-- Work instruction --
The lines from the start of the data through the line containing "project management to the next level, look no" are to be reproduced exactly, both ends included.

[Data extracted from a collection]
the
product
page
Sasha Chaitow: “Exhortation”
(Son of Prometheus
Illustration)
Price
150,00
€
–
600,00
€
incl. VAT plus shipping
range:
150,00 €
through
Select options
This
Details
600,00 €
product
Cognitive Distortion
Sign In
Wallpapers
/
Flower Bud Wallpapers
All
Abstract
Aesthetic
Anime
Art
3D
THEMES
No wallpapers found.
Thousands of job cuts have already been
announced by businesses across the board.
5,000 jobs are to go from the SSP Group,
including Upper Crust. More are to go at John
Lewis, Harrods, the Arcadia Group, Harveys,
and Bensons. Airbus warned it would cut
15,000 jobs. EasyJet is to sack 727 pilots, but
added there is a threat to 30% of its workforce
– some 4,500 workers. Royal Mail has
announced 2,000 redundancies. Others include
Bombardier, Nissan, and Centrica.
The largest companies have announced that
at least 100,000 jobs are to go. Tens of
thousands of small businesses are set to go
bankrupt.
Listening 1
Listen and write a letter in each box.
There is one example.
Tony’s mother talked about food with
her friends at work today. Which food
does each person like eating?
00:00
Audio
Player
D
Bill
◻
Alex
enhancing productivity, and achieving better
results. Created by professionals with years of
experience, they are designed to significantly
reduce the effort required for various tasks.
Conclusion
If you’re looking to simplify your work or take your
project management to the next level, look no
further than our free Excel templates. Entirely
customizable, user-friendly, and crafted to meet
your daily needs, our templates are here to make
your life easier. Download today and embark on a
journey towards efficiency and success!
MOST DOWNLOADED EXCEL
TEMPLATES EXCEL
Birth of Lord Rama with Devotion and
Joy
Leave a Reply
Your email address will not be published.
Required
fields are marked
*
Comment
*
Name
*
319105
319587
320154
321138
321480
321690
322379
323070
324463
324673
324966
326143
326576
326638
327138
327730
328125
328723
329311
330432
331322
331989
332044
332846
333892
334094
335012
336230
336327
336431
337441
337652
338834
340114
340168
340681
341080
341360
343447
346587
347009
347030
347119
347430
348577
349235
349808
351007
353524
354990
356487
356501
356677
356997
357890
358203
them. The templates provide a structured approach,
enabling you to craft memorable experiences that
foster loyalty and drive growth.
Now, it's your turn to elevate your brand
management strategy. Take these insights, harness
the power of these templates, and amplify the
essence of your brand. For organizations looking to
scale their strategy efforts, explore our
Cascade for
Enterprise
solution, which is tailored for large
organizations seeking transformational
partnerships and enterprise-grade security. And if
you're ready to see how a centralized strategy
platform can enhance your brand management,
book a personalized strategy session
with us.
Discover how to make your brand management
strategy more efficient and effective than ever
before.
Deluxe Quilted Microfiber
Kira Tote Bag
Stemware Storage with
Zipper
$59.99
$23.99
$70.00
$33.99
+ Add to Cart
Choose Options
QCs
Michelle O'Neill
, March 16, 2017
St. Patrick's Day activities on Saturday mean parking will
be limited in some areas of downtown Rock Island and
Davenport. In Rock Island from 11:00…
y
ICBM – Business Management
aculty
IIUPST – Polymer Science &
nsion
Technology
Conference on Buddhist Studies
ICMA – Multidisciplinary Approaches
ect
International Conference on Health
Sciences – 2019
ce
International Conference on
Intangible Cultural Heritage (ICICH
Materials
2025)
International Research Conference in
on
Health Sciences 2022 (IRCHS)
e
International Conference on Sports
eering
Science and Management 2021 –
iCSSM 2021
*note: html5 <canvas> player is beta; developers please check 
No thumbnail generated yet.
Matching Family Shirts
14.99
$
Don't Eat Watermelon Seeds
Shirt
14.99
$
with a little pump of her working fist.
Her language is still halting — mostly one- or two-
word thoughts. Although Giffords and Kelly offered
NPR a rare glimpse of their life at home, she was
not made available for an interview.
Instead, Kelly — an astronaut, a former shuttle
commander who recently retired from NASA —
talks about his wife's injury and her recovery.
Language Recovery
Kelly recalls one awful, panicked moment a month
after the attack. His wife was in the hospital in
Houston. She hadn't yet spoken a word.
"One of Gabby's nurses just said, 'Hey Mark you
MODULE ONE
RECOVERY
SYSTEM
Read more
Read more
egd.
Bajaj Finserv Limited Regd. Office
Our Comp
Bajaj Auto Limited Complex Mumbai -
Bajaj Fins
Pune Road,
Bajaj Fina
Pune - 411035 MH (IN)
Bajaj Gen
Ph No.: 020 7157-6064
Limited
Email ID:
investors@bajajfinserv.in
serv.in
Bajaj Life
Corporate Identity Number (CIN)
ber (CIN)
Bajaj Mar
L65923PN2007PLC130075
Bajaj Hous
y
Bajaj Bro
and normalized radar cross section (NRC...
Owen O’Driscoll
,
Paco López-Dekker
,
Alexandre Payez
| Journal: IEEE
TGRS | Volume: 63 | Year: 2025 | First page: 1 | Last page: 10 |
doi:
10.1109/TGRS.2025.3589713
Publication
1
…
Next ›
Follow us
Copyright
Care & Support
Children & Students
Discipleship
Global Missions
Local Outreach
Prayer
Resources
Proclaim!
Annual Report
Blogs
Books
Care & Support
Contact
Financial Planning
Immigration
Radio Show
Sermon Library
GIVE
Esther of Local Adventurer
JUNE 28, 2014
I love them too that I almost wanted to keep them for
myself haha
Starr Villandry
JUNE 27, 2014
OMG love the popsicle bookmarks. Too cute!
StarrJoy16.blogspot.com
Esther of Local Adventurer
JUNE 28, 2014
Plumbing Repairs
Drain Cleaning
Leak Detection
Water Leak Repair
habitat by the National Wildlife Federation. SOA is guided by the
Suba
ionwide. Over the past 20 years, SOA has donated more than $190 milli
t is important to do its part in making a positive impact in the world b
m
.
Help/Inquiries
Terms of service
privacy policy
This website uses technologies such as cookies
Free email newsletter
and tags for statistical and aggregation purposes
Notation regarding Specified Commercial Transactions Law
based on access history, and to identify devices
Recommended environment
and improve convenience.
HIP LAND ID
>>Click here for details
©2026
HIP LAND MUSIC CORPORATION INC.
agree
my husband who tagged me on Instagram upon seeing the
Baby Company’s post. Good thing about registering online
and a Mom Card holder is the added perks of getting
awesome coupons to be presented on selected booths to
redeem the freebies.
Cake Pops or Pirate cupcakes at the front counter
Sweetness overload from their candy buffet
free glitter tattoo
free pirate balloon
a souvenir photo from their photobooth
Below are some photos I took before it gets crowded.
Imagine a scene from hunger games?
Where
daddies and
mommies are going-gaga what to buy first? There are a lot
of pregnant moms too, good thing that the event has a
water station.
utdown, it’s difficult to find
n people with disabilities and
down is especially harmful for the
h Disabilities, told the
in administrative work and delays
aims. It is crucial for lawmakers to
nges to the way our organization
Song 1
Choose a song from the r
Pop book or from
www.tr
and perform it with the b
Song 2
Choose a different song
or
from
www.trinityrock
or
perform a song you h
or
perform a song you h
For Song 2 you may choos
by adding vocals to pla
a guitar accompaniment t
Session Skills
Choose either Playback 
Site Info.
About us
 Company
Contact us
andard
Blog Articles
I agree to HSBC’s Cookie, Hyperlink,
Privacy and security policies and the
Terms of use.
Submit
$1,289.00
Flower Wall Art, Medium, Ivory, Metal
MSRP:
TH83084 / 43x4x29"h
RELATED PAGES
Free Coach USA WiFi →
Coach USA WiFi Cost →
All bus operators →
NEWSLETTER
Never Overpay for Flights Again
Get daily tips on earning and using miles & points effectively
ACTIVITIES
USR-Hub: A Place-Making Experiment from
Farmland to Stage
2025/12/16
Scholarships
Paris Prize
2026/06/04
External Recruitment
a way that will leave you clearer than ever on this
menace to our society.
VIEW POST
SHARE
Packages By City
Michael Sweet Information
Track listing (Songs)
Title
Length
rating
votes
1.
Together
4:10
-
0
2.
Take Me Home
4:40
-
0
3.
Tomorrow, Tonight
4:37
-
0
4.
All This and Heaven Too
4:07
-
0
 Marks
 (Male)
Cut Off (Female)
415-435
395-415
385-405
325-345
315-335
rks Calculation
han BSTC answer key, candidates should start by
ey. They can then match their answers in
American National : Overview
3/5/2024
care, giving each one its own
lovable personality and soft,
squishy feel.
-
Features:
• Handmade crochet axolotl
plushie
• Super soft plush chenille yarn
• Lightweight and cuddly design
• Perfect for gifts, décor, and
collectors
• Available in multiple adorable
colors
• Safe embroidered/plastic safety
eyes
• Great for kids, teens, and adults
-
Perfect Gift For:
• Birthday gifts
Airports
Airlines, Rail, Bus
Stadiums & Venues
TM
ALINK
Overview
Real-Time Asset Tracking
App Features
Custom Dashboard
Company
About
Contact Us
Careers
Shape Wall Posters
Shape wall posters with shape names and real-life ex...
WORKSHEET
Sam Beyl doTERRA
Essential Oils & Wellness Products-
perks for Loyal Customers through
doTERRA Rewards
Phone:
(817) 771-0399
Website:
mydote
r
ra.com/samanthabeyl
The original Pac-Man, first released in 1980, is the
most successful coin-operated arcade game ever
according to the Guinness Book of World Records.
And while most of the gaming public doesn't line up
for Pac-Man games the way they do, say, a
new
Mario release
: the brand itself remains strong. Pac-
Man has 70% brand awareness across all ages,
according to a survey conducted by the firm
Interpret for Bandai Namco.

-- Result of the exercise --
the
product
page
Sasha Chaitow: “Exhortation”
(Son of Prometheus
Illustration)
Price
150,00
€
–
600,00
€
incl. VAT plus shipping
range:
150,00 €
through
Select options
This
Details
600,00 €
product
Cognitive Distortion
Sign In
Wallpapers
/
Flower Bud Wallpapers
All
Abstract
Aesthetic
Anime
Art
3D
THEMES
No wallpapers found.
Thousands of job cuts have already been
announced by businesses across the board.
5,000 jobs are to go from the SSP Group,
including Upper Crust. More are to go at John
Lewis, Harrods, the Arcadia Group, Harveys,
and Bensons. Airbus warned it would cut
15,000 jobs. EasyJet is to sack 727 pilots, but
added there is a threat to 30% of its workforce
– some 4,500 workers. Royal Mail has
announced 2,000 redundancies. Others include
Bombardier, Nissan, and Centrica.
The largest companies have announced that
at least 100,000 jobs are to go. Tens of
thousands of small businesses are set to go
bankrupt.
Listening 1
Listen and write a letter in each box.
There is one example.
Tony’s mother talked about food with
her friends at work today. Which food
does each person like eating?
00:00
Audio
Player
D
Bill
◻
Alex
enhancing productivity, and achieving better
results. Created by professionals with years of
experience, they are designed to significantly
reduce the effort required for various tasks.
Conclusion
If you’re looking to simplify your work or take your
project management to the next level, look no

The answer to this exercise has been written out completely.